Regulation of a Mitogen-Activated Protein Kinase Kinase Kinase, MLTK by PKN

Mikiko Takahashi1, Yusuke Gotoh2, Takayuki Isagawa2, Tamako Nishimura2, Emiko Goyama2, Hon-Song Kim2, Hideyuki Mukai1,2 and Yoshitaka Ono+,1,2

1 Biosignal Research Center and 2 Graduate School of Science and Technology, Kobe University, Kobe 657-8501

PKN{alpha} is a fatty acid- and Rho-activated serine/threonine protein kinase having a catalytic domain homologous to members of the protein kinase C family.

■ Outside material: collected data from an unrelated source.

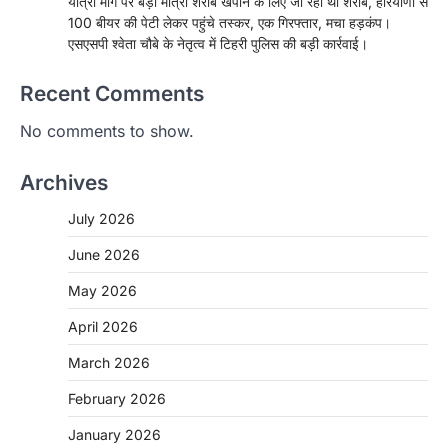
यात्रा मार्ग पर बड़ी मात्रा शराब खपाने के लिए जा रही थी शराब, हरियाणा से
100 बीयर की पेटी लेकर पहुंचे तस्कर, एक गिरफ्तार, मचा हड़कंप।
एसएसपी श्वेता चौबे के नेतृत्व में टिहरी पुलिस की बड़ी कार्रवाई।
Recent Comments
No comments to show.
Archives
July 2026
June 2026
May 2026
April 2026
March 2026
February 2026
January 2026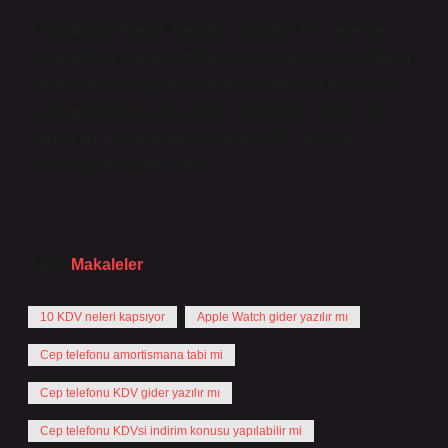
Açıklamalar ektedir. Mesleki faaliyetinizi ifa ederken
kullandığınızı beyan ettiğiniz akıllı saate ilişkin giderler
serbest meslek kazancının tespitinde indirim konusu
yapılamadığından, bu varlığın üzerinden 3065 sayılı
Kanun’un 30/d maddesi uyarınca KDV indirimi
yapılması mümkün değildir.
Tarih:
Makaleler
10 KDV neleri kapsıyor
Apple Watch gider yazılır mı
Cep telefonu amortismana tabi mi
Cep telefonu KDV gider yazılır mı
Cep telefonu KDVsi indirim konusu yapılabilir mi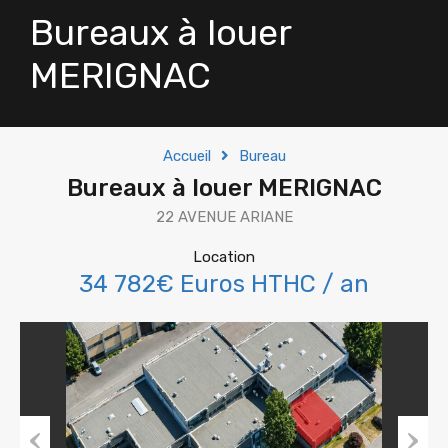
Bureaux à louer
MERIGNAC
Accueil
Bureau
Bureaux à louer MERIGNAC
22 AVENUE ARIANE
Location
34 782€ Euros HTHC / an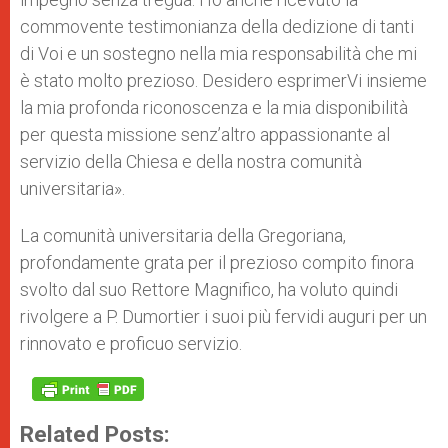
commovente testimonianza della dedizione di tanti
di Voi e un sostegno nella mia responsabilità che mi
è stato molto prezioso. Desidero esprimerVi insieme
la mia profonda riconoscenza e la mia disponibilità
per questa missione senz’altro appassionante al
servizio della Chiesa e della nostra comunità
universitaria».
La comunità universitaria della Gregoriana,
profondamente grata per il prezioso compito finora
svolto dal suo Rettore Magnifico, ha voluto quindi
rivolgere a P. Dumortier i suoi più fervidi auguri per un
rinnovato e proficuo servizio.
Related Posts:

Recently it was reported that PKN{alpha} is involved in the p38 mitogen–activated protein kinase (MAPK) signaling pathway. To date, however, how PKN{alpha} regulates the p38{gamma} MAPK signaling pathway is unclear. Here we demonstrate that PKN{alpha} efficiently phosphorylates MLTK{alpha} (MLK-like mitogen-activated protein triple kinase), which was recently identified as a MAPK kinase kinase (MAPKKK) for the p38 MAPK cascade. Phosphorylation of MLTK{alpha} by PKN{alpha} enhances its kinase activity in vitro. Expression of the kinase-negative mutant of PKN{alpha} inhibited the mobility shift of MLTK{alpha} caused by osmotic shock in SDS-PAGE. Furthermore, PKN{alpha} associates with each member of the p38{gamma} MAPK signaling pathway (p38{gamma}, MKK6, and MLTK{alpha}). These results suggest that PKN{alpha} functions as not only an upstream activator of MLTK{alpha} but also a putative scaffold protein for the p38{gamma} MAPK signaling pathway.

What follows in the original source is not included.